Maalesef ülkemiz hakkında İngilizce yayın yapan o kadar az kuruluş var ki, millî ve yerli zaviyeden…

Şehit haberlerini nasıl mı geçiyor tüm dünyaya, BBC işini bildiği için ilk önce o çöreklenir Google News’un tepesine.

Ve tabi kullandığı sözcük üzerinden siyaset yapar muhabiri, basın özgürlüğü zırvalığının arkasına sığınarak. “Türk devlet televizyonunun iddiasına göre 3 Türk askeri Kürt isyancılar tarafından öldürülmüş” der.

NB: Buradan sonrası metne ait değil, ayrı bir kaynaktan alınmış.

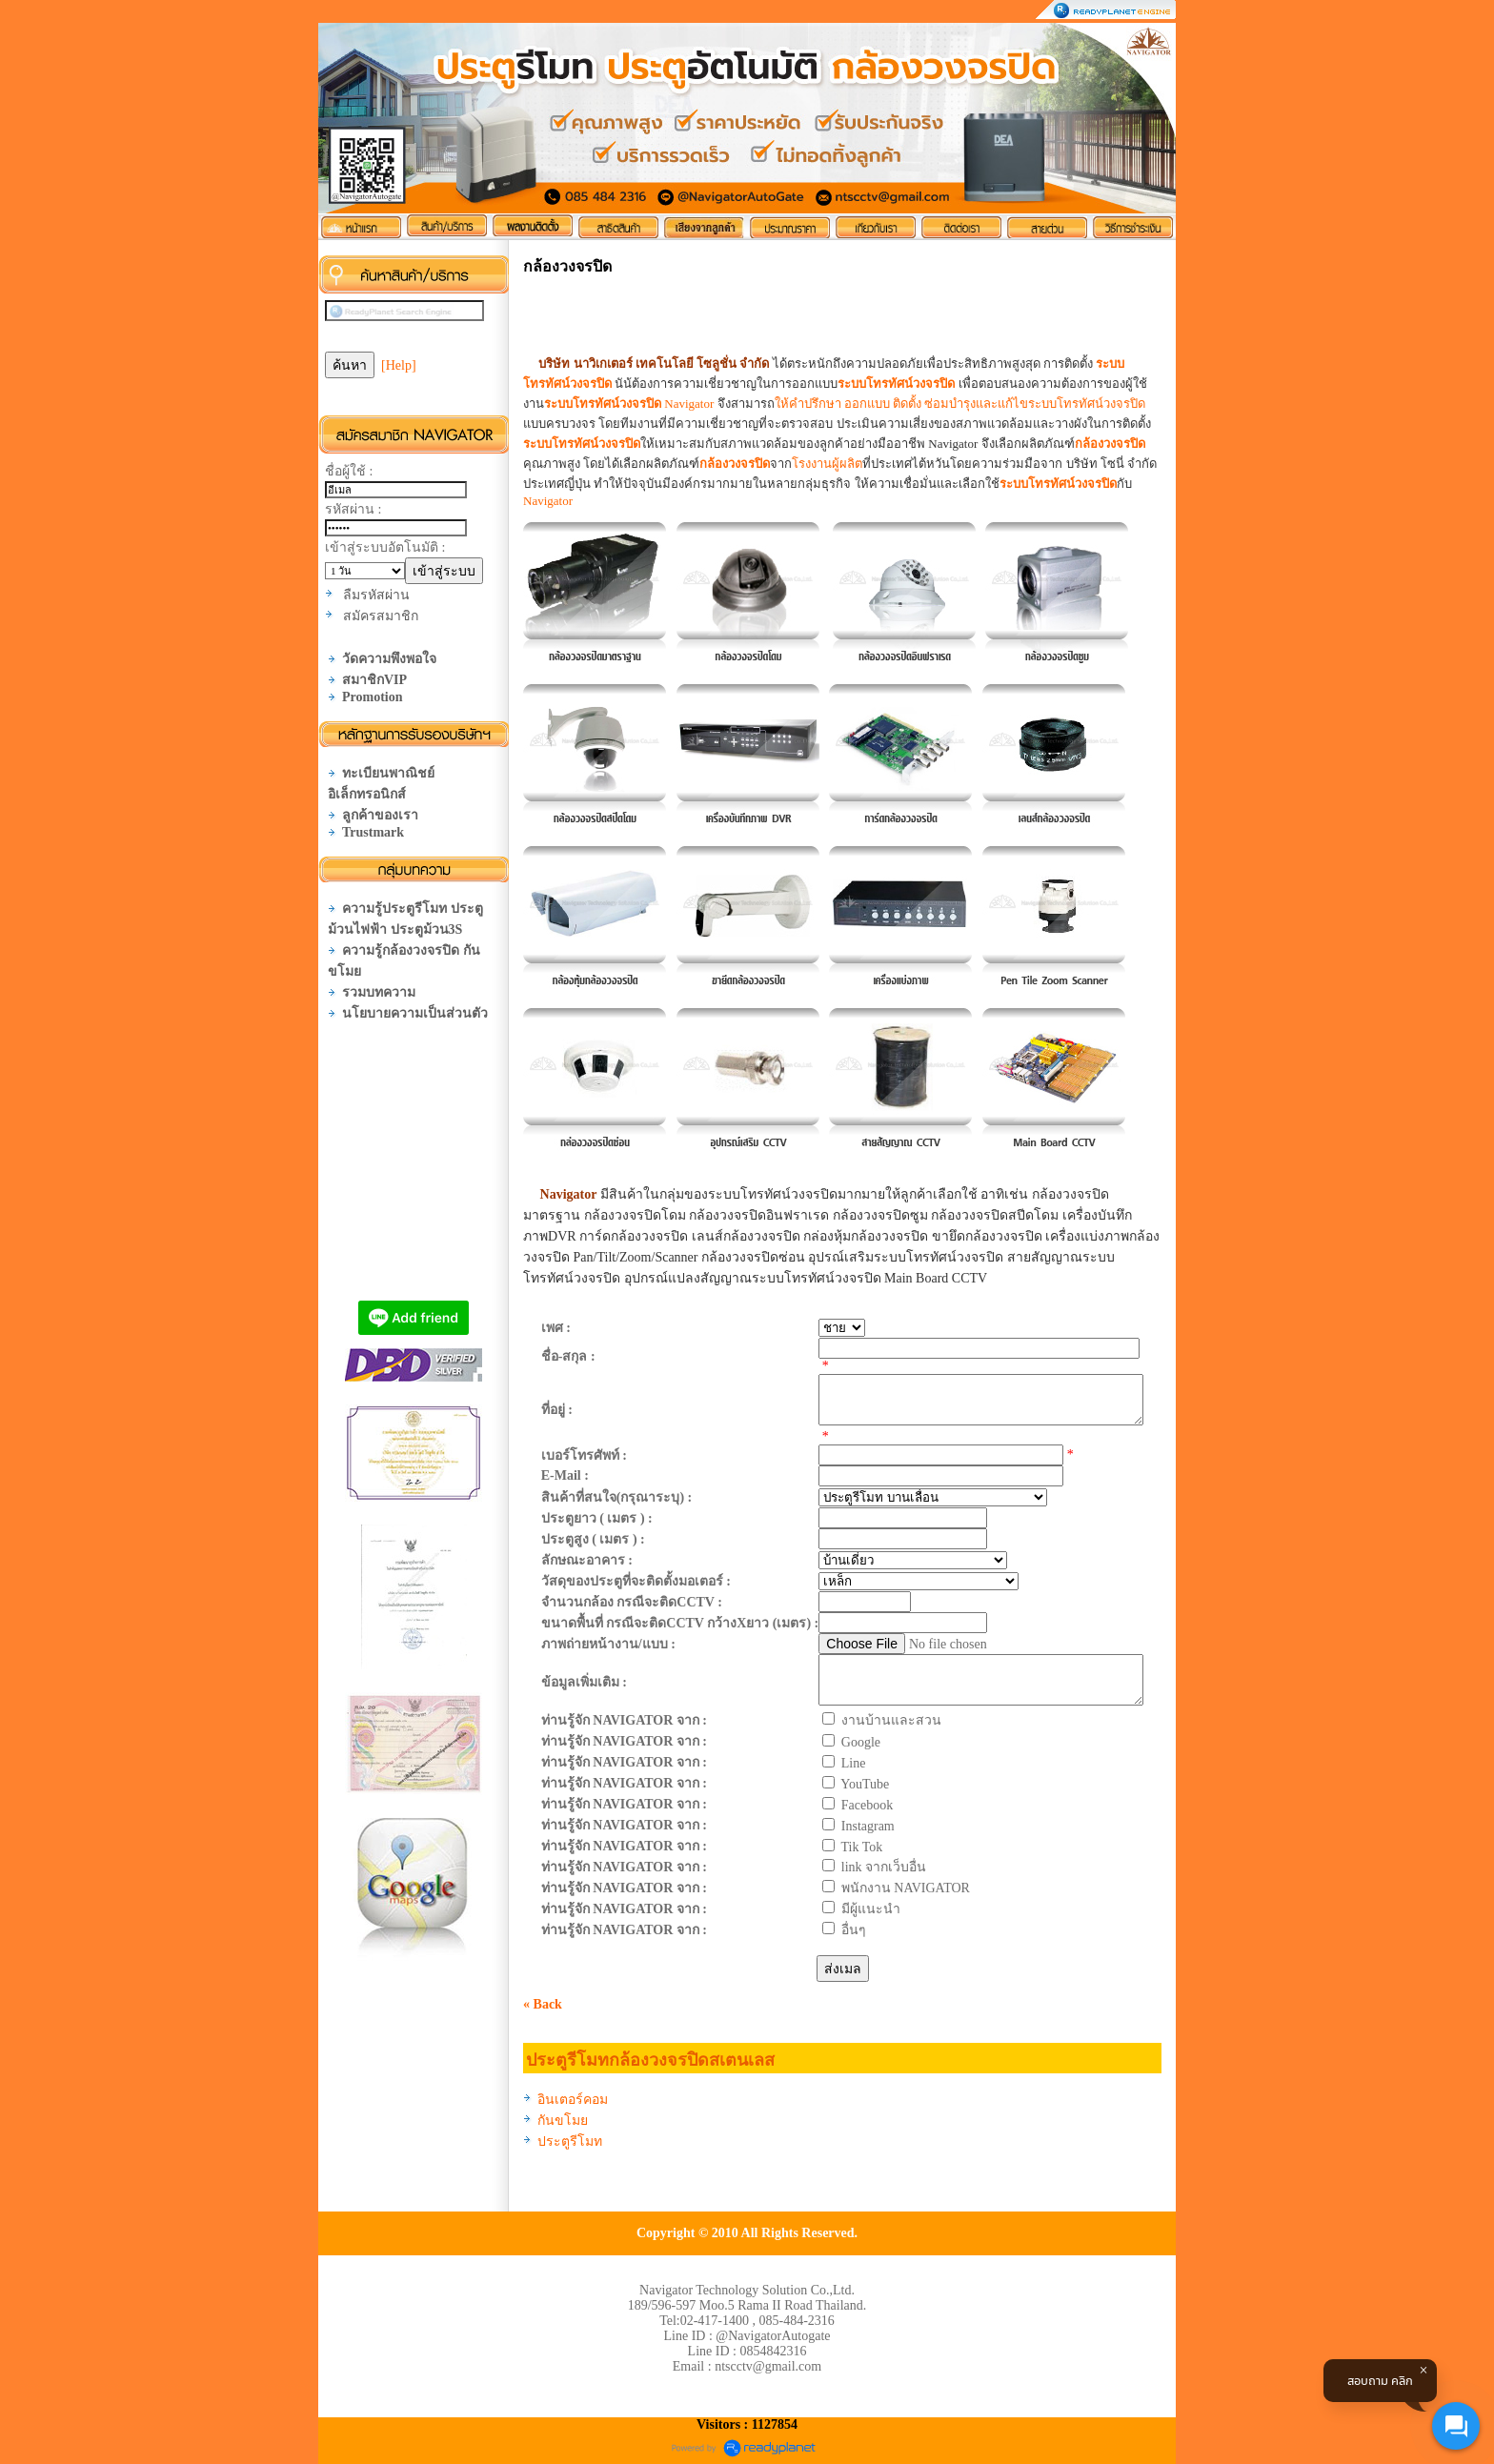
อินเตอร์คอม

Elbette bu konu önemli çünkü bu satırlar yazıldıktan birkaç saat sonra, biz teröre lanet okumaya devam ederken yüzlerce haber servisi, tüm dünya genelinde BBC’nin bu haberini kopyalayacak. PKK terör örgütü bile demedikleri gibi, onlara “isyancı” diyorlar.

Zaten isteseler, haber kaynağı olarak bizim ajanslarımızı veya herhangi bir basın kuruluşumuzu gösterebilir ama inatla “state television” diyor yani devlet televizyonunun verdiği habere göre diyor. Batılı bir okuyucu için zaten “state television” olması bir ülkede o ülke için yeterince “faşist” bir durumdur. Bu sözcüğü seçerken bile Türkiye’ye çamur atmış oluyor oysa istese pek çok “haber ajansımızdan” birini kaynak olarak gösterir.

Gösterir mi? Haşa! Asla öyle bir şey yapmaz. Yaparsa herhangi bir “Türk” ajansının tüm dünya genelinden reklamını yapmış olur. Oysa onların dertleri kendi haber ajanslarını tüm dünyada duyurmak.

Peki, şimdi şu “isyancı” kelimesine ne demeli? Yani “rebel” diyor. Bir kere semantik anlamda rebel sözcüğünün algısı hoştur. Yani dünyadan haberi olmayan yeni yetme bir İngiliz genci “rebel” sözcüğünü okuduğu zaman otomatikman PKK’ya sempati duyacaktır çünkü, “Rebel mi? ne güzel ben de “rebel”‘ım” der. Çünkü rebel sadece isyancı demek değil, asi ruhlu delikanlı anlamına gelen bir çağrışım içerir.

İşte basit bir örnek üzerinden bile bizim şehitlerimize yüreğimiz yanarken, elalem haber metni kurgularken böyle siyaset yapıyor, tüm insanlığa dezenformasyon saçıyor.